Пожалуй, до самого конца 1990-х годов лишь по фильмам режиссера можно было судить о содержании его духовной жизни, о переживании исторического времени и осмыслении пережитого. Наиболее полное свидетельство здесь – его книга «Парабола замысла» (1977). Из нее впервые и узнали о стыке миров как предпочтительном методе художественного постижения жизни режиссером.

А его мемуарная дилогия, явившаяся почти четверть века спустя, уже в названиях первой и второй частей («Низкие истины» – «Возвышающий обман») провоцирует стыковку противостоящих понятий. И в самой дилогии откровенный рассказ о романтических приключениях, бытовых слабостях мемуариста перемежается философскими и культурологическими взлетами серьезной мысли. Кто-то из рецензентов решил даже, что мемуарист «всеми силами пытается доказать читателям, что он такой же жалкий, примитивный, наглый и сладострастный, как они». Мало кто, к сожалению, разглядел, что тут нет притворства или заигрывания с публикой. Есть открытый рассказ сильного человека о себе (откровенность здесь – проявление зрелой духовной силы!). А в человеке, как это и присуще жизни, перемешано все: низкие истины и возвышающий обман.

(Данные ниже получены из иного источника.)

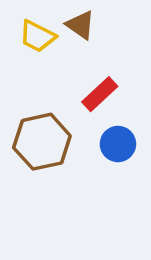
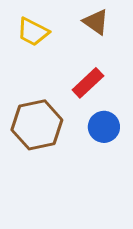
brown triangle: (81, 25) -> (96, 22), moved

Находясь в зрелом возрасте, режиссер все чаще заявляет о своей приверженности дому, семье, сужает, по его словам, круг общения – во всяком случае, дружеского. Но при всем при том ему не сидится на месте. Его заставляет срываться в дорогу, как мне кажется, не только работа, но почти подсознательная «охота к перемене мест», живущая в нем еще с тех, «советских», времен, когда он впервые оказался за рубежами своей страны.

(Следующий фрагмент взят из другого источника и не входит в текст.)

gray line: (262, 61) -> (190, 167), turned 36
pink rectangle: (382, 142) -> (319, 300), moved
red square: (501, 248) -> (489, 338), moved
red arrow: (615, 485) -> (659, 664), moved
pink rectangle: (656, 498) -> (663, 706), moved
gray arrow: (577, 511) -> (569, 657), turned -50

Существует твердая максима: от себя не убежишь. Андрей Кончаловский, вероятно, не согласится с моим утверждением, но мне представляется, что он-то как раз безотчетно хочет убежать, окунуться в отвлекающее заботами или экзотикой странствие. Было время, например, не такое уж и давнее, когда он мечтал на верблюдах пересечь Сахару…

От кого или от чего бежит человек? От себя? От неостановимого течения жизни, которая неизбежно упрется в пугающий своей неотвратимостью финал? Не хочется торопиться с ответом, не дав себе труда поразмыслить.

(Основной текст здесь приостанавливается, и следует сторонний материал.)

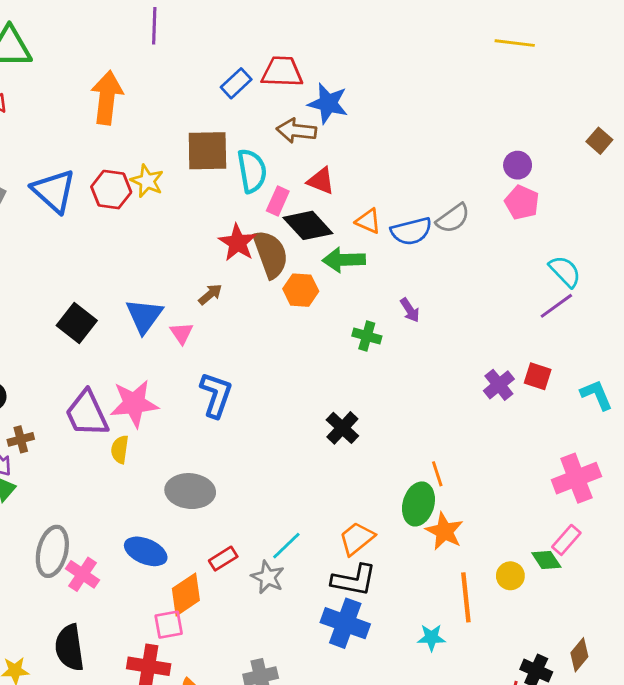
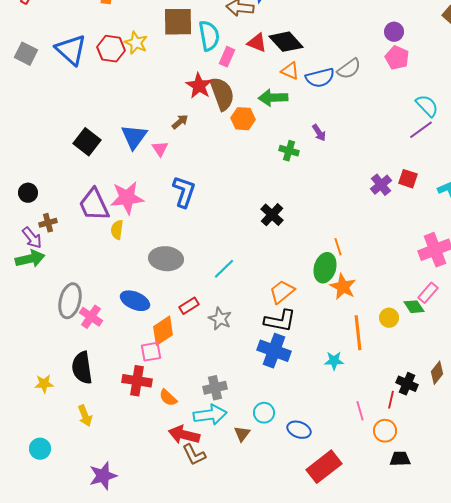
black diamond: (308, 225) -> (286, 42), moved
cyan line: (286, 546) -> (224, 269), moved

Итак, все его герои, без исключения, «тревогу дорожную трубят», по выражению Новеллы Матвеевой. Именно – тревогу, поскольку не от хорошей жизни пускаются в странствие, чаще всего вынужденное. Не хочешь, а вспомнишь автохарактеристику Шукшина: одна нога на берегу, а другая в лодке – и плыть нельзя, и не плыть невозможно – упадешь.

«Ну, какой там Шукшин?! – могут возразить. – Где Шукшин и где Кончаловский!» Правильно. Разные уровни культуры, разное происхождение и образ жизни… Но так ли уж отлично творчество одного от художнических поисков другого? Герой Василия Макаровича, по моему убеждению, гораздо ближе к герою Кончаловского, чем можно судить на первый взгляд.

Несчастный невольный странник картин Кончаловского – человек, определенно и по преимуществу вышедший из народных низов, что называется, «простой человек». И его неприкаянность не столько частная, сколько общенародная беда так и не состоявшегося единства национального дома. Драма, имеющая отношение, как ни парадоксально, и к фильмам, сделанным за пределами России, и к театральным опытам режиссера.